Even though China tries to resolve these conflicts, resorting to its growing and regionally dominant power and in a unilateralist way, it has fundamental limits. First, in addition to its internal politics of democratization, the world will see more democracies as time goes on and will see more embedding of democratic peace as a resulting outcome and as intersubjective norms among states. China's realist policy would have to face insurmountable resistance from the international society. Second, if China tries to form favorable semi-alliances, it has a fundamental weakness. China is surrounded in both East and South China Sea by countries that have zero-sum interests against China. Further, China has disputes with India which has virtually no possibility of allying with China. The country stands on the opposite side in the border conflicts, has an economy that is competitive with the China's and complementary to the US's.
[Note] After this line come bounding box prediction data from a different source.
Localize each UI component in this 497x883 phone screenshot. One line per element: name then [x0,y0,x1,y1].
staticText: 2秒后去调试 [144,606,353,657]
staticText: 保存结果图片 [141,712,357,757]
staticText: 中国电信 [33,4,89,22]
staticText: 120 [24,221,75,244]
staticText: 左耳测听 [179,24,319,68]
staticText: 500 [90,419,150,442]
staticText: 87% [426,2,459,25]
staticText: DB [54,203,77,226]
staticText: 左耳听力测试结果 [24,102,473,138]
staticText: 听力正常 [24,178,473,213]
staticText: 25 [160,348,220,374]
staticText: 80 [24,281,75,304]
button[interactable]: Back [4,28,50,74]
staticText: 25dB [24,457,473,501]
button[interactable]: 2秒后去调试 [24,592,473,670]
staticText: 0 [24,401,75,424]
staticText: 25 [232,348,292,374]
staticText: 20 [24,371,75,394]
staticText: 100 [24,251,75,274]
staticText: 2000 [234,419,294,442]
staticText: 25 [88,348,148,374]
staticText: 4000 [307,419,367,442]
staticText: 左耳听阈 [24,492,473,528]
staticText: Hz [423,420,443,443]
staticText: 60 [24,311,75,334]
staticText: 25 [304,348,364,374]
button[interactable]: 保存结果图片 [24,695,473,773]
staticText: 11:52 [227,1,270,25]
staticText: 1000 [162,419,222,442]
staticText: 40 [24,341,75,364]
Also, India shares democratic values with the US. The combination of the US high-tech armament with India's population as huge as China's will continue to stand in the way and will ultimately discourage any China's ambition to practice "power politics" in the region.
As China rises higher, it will not always be peaceful. There may be show of force and even small military clashes. However, there are fundamental limits to China's possible resort to realpolitik.
First, in this 21st century world of non-imperialism where China's fundamental survival is not threatened, any China's resort to unilateral force would be resisted by the democratic majority of the world. Unlike realist precepts, anarchy is not necessarily a Hobbesian state of nature dictating wars of all against all. Today's anarchy is what today's states make of it. Today, realism is hardly "realistic" in most regions of the world. Fundamentally, China could not overcome the superiority of a plausible alliance of the US, India, and unfavorable surrounding countries in military terms for a long future. These negative environments for a Sinoadventurism will foist a Bismakian grand strategy on the rising China.
Second, Chinese resort to power politics would cost its economic growth the country cannot give up. With any large disruptions, China could not endure with its trade dependence on the global market reaching more than 50%, not to speak of incoming FDIs. Also, the country needs more economic resources as its internal demand for economic justice continues to intensify. It would be contradictory if China challenges the norms of peace despite the risk of ruing its economic base which makes the challenge possible.
Third, a dynamic analysis envisions a China that democratizes and shares more values such as human rights, free market economy, and peace, with a majority of states in the world.
After all, predictions that Chinese version of the "Monroe Doctrine" will "be on the horizon," will, not hopefully but empirically, turn out to be a realist, not realistic, exaggeration.